Depictions of high society usually capture the opulent nature of it all. The extravagant decor, jewelry practically dripping off women, plentiful amounts of alcohol and champagne...those are the images usually associated with high society. (Not to mention men in gorgeous tailored suits. Mmm.)
Such depictions rarely capture the people within said society. We never really see what they're like. In public, they practically have a smile frozen on their face. But what are they like behind closed doors? This is something that is explored in Brideshead Revisited.
Evelyn Waugh's novel captures life through the eyes of Charles Ryder as he befriends Sebastian Flyte and becomes accustomed to Sebastian's lavish (if somewhat eccentric) lifestyle. The gorgeously vivid detail Waugh goes into makes the world within Brideshead come alive on the page. It would be almost impossible to capture Waugh's words for the screen.

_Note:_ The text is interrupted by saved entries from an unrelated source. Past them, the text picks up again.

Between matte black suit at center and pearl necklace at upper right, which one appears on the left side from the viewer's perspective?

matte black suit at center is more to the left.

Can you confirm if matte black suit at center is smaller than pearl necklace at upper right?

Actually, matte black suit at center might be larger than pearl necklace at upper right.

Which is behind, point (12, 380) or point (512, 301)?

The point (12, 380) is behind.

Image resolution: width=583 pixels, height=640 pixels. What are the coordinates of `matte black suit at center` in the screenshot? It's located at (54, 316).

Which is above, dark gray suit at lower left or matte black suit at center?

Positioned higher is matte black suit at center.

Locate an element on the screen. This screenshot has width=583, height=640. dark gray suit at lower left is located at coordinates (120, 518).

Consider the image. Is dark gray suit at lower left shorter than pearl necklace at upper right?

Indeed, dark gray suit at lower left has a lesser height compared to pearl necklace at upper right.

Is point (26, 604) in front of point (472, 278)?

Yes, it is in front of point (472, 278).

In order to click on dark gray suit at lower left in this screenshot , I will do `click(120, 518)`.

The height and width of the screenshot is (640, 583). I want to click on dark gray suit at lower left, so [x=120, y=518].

That didn't stop Julian Jarrold from making an adaptation in 2008 though it does seem a little too lush even by Waugh's descriptions. Matthew Goode plays Charles exactly as how he's described in the novel. I love the little tremor in Ben Whishaw's voice, which denotes the fear and sadness within his Sebastian. And I'm not just saying this for Andrew's sake, but the complete coldness in Emma Thompson's Lady Marchmain must be seen to be believed.

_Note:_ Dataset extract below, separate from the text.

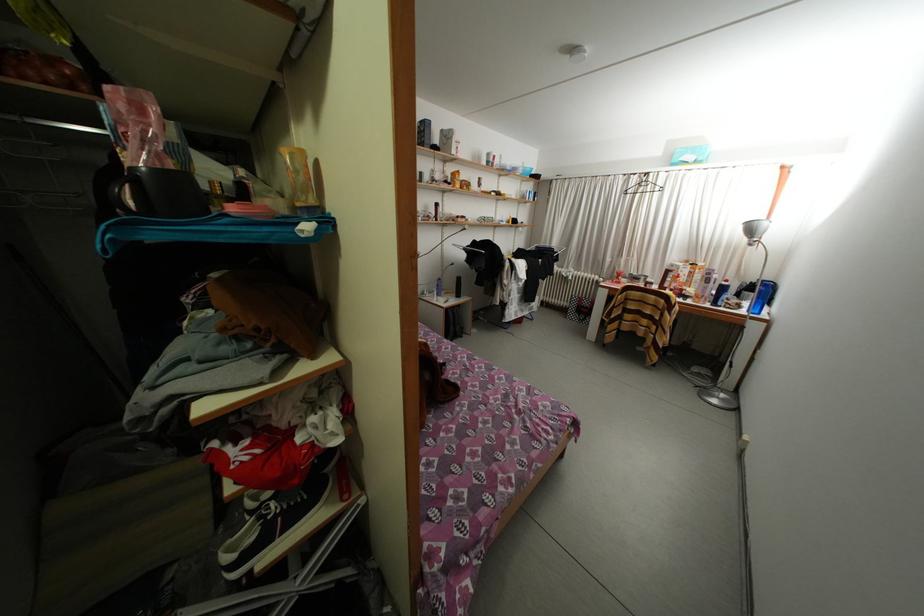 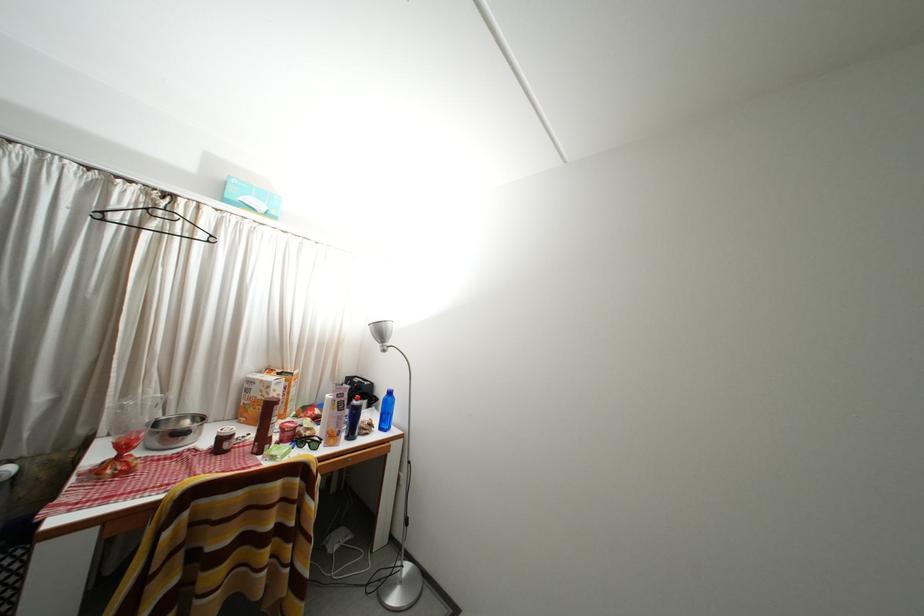 Find the pixel in the second image that matches [699,163] in the first image.

(268, 211)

Both Waugh's novel and Jarrold's film basically cover the same subject without any fuss though the film condenses the novel a bit. A few aspects of the novel (more notably the full nature of Charles and Sebastian's relationship) have been altered but not to an extent that could cause an uproar. Though I know which of the two I prefer more.
What's worth checking out?: I'd go with the book.